Once installed, there are several ways of running JULES, to suit various types of user (see here or, for JASMIN users, the Unofficial Guide here). The following is based on material found here and here (but n.b. the instructions in ss.3.4.1 of the second link "Running the Loobos example from a fresh download of JULES" do not work as currently stated so do not attempt to work from those):
- Running JULES using namelists (without Rose) (based on the Loobos example; up to JULESvn4.0 this was the only way to run JULES and many still prefer it)
- Running JULES using a Rose suite (acquired from namelists or Rosie Go) (based on the Loobos example; since JULESvn4.0 this has been the recommended way to run JULES because it allows you to share your setups and results with other JULES Community members)

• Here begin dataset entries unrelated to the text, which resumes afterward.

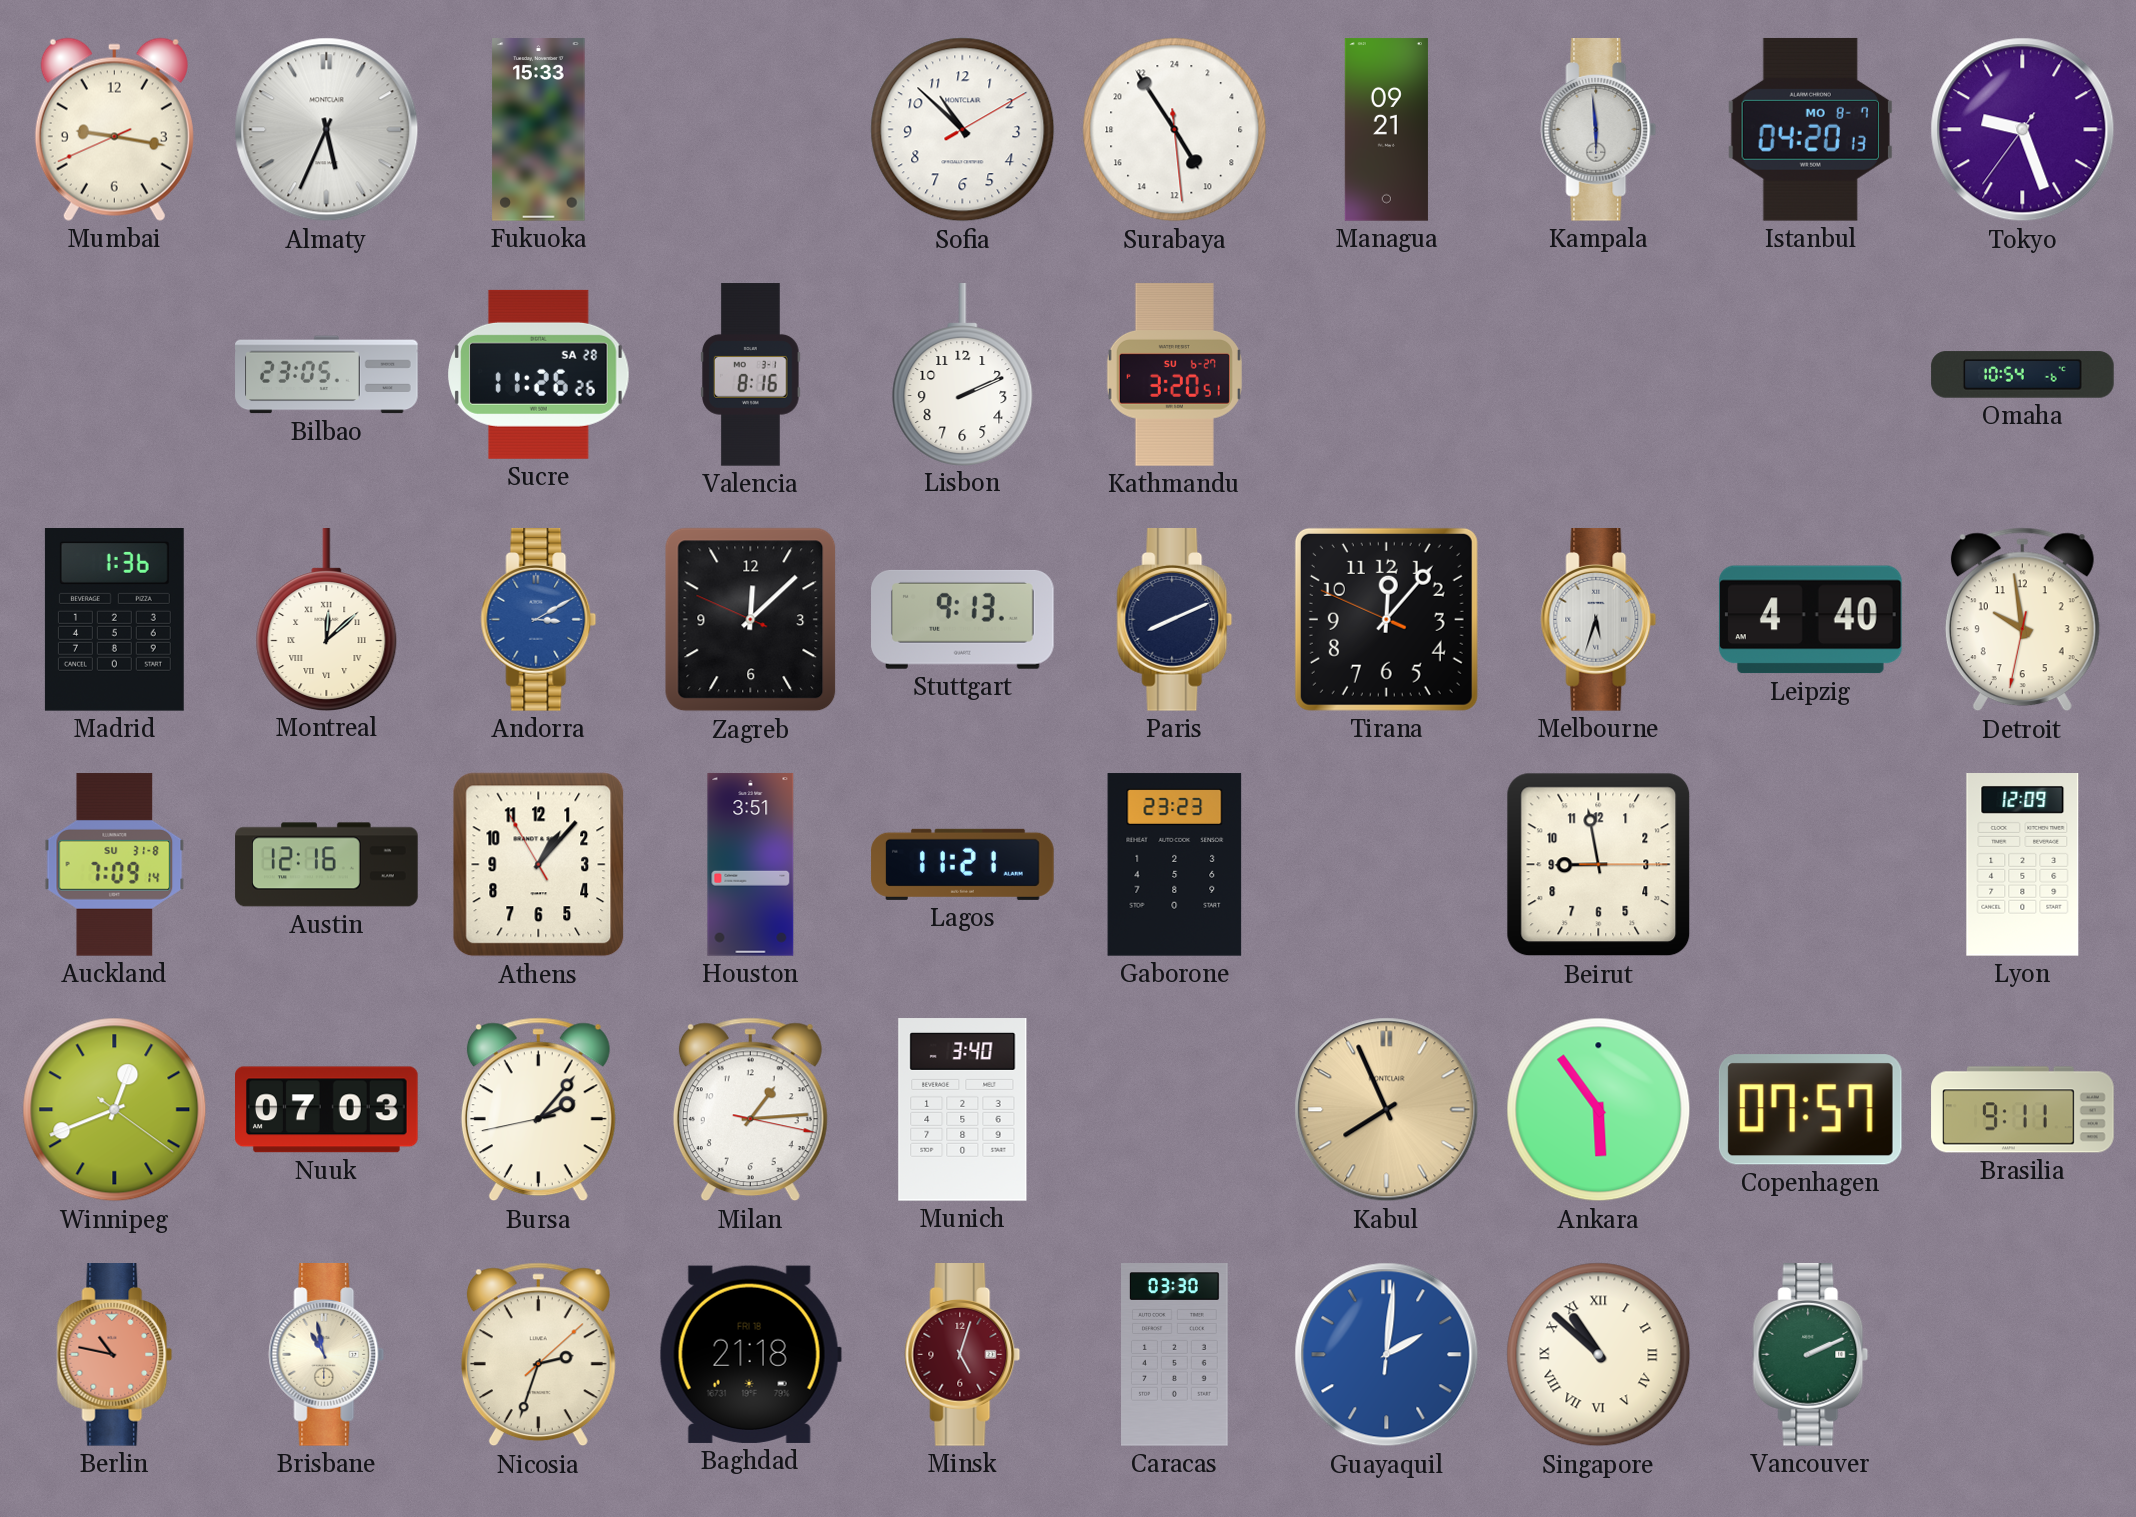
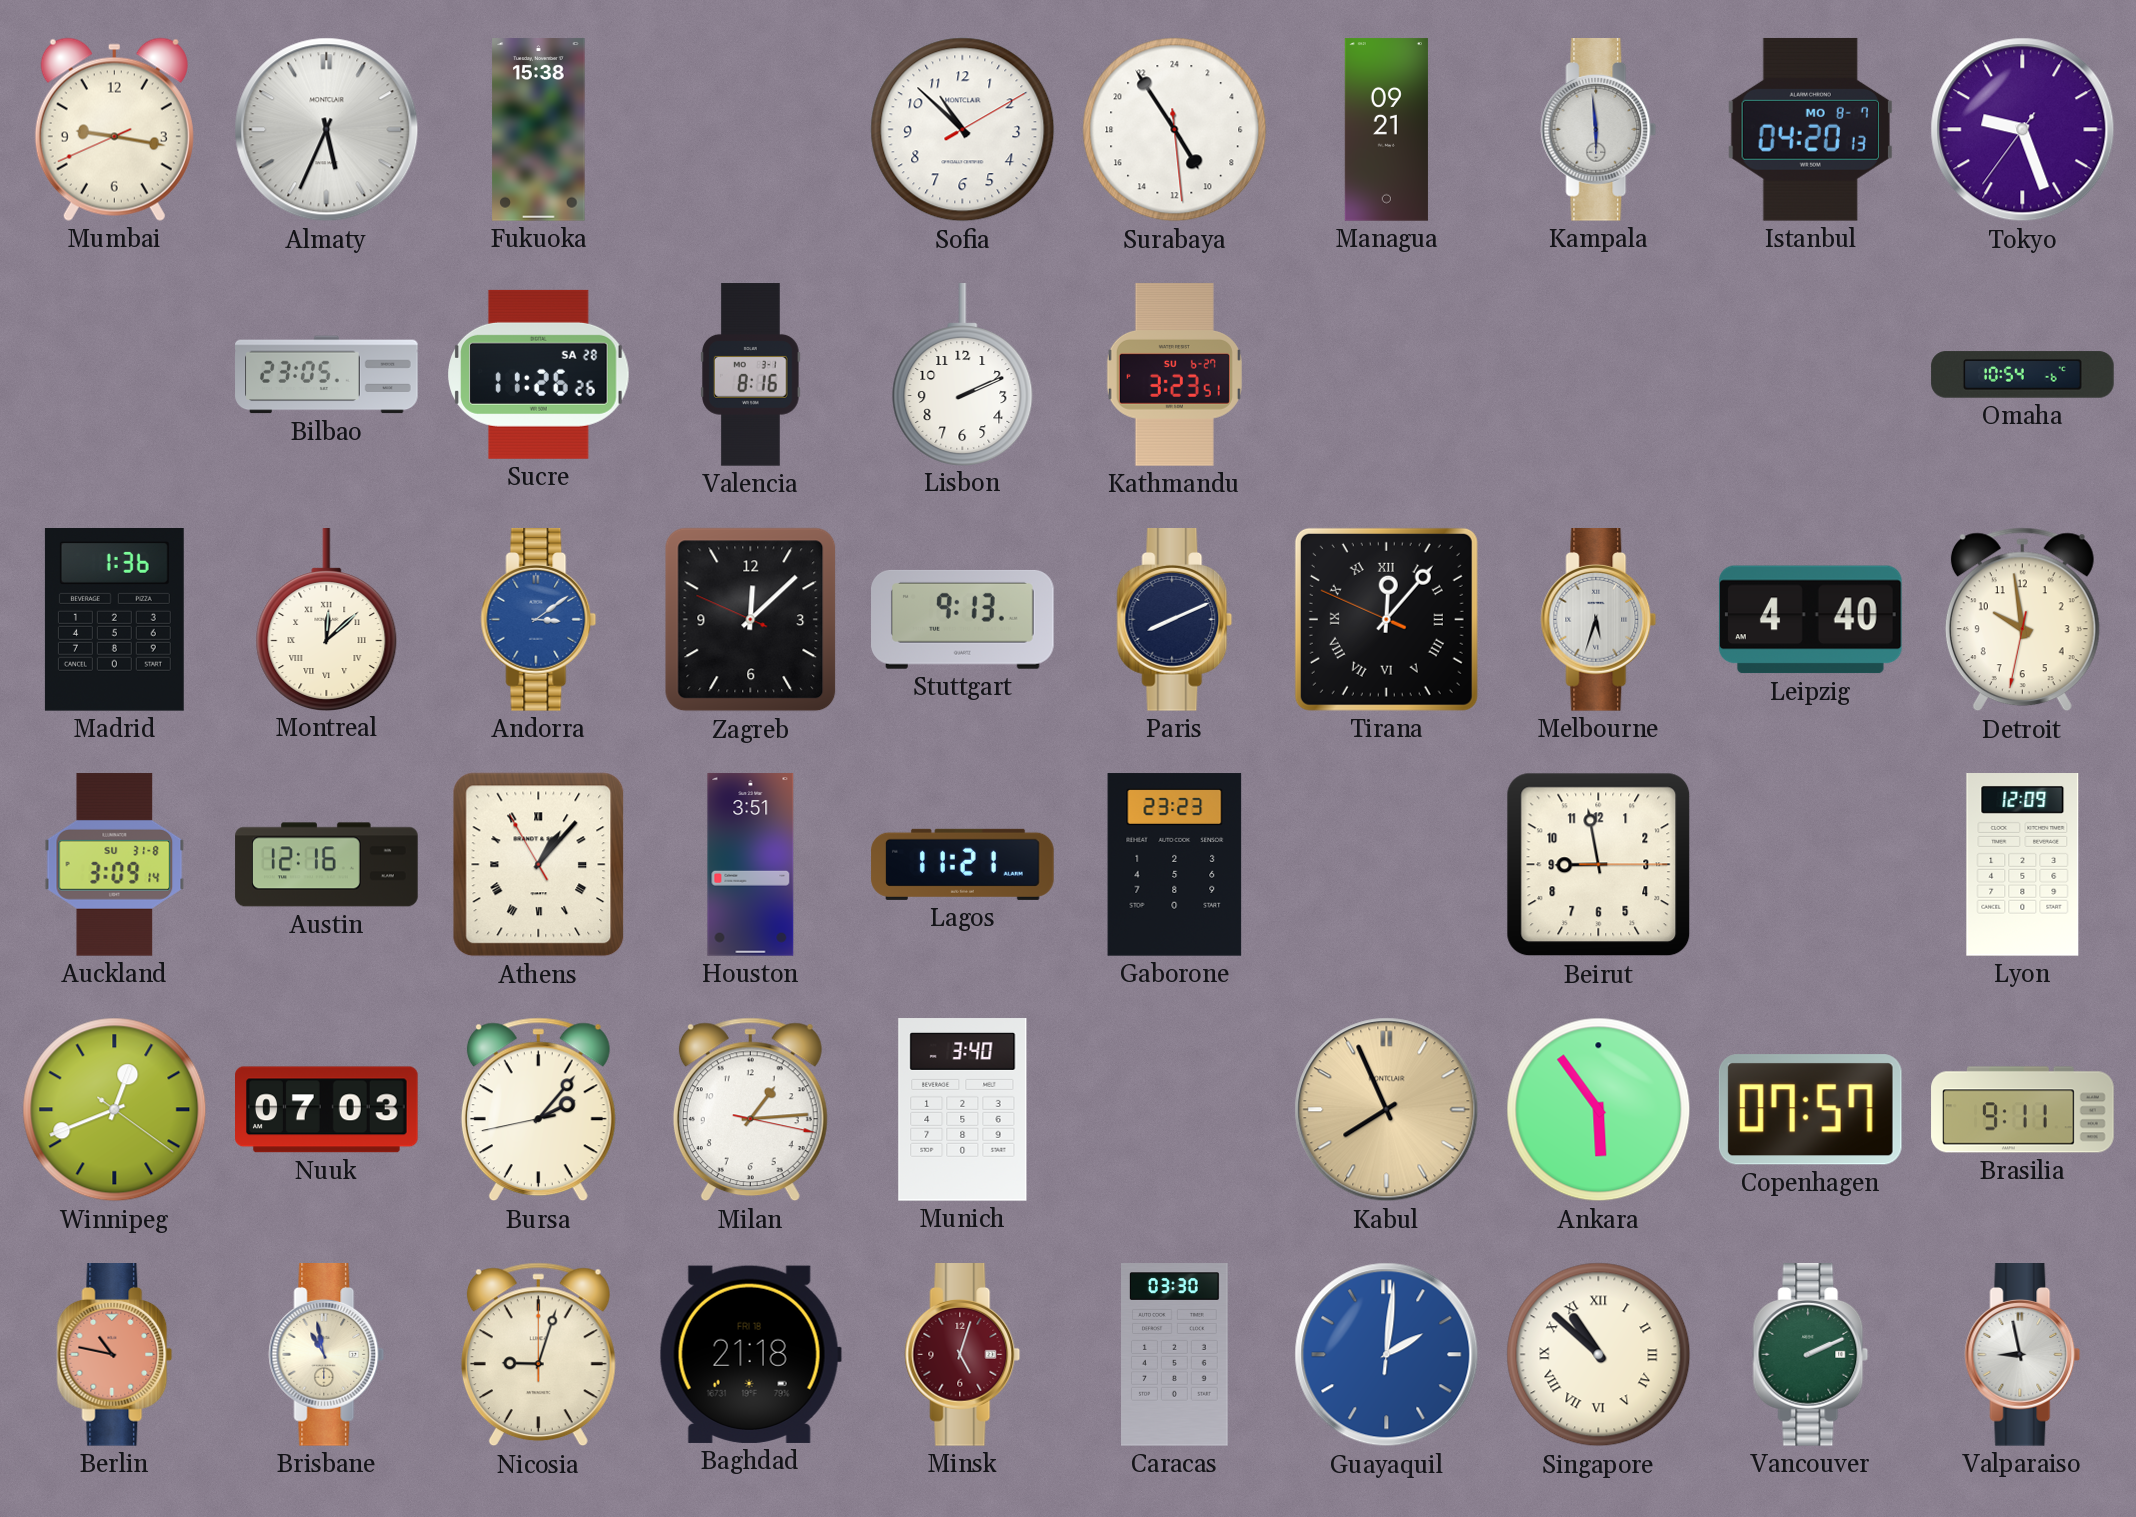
Fukuoka: 15:33 -> 15:38
Kathmandu: 3:20 -> 3:23
Andorra: 3:10 -> 3:09
Tirana numerals: Arabic -> Roman
Auckland: 7:09 -> 3:09
Athens numerals: Arabic -> Roman
Nicosia: 2:33 -> 9:03
Valparaiso: none -> 8:58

- Running coupled applications of JULES in the Unified Model (UM): this is beyond the scope of these webpages and I suggest to attend a UM workshop before trying anything like this (e.g. sign up here)
- and MAJIC, which is a system through which you can run JULES very simply through an online web form. It is the easiest way to run JULES.
A note about the UK Met Office Virtual Machine (VM), which is recommended here: using this involves installing a second boot-up environment on your computer. Advantages: at least one (1) Cylc, Rose, FCM and the whole setup of your computer is pre-installed for you (although not your user profiles and so on). Disadvantages: three main ones in my experience (1) if using an employer's laptop/PC then you will usually not be allowed to install a VM for security reasons (check this!), (2) the VM will take up a lot of your hard drive space which will greatly restrict your other use of that computer and (3) copying between the host and guest operating systems in your machine is only possible via nominated 'shared folders' which can be very restricting (e.g. you can't easily copy text into the VM and out) so if you want to e.g. analyse your JULES outputs using R (usually installed outside the VM) and compare to other files on your system (e.g. land cover maps) then you might find a lot of difficulty). If those disadvantages are not relevant to you, then this is probably the quickest way to get JULES up and running on a new laptop.
Please also note that all the examples in this practical doc are based on point runs of JULES (i.e. not gridded runs). For advice and examples on doing grid-based runs, please see Alberto Martínez's practical 2 from the June 2016 JULES Short Course (a worked example based on the River Thames, U.K.) and also here.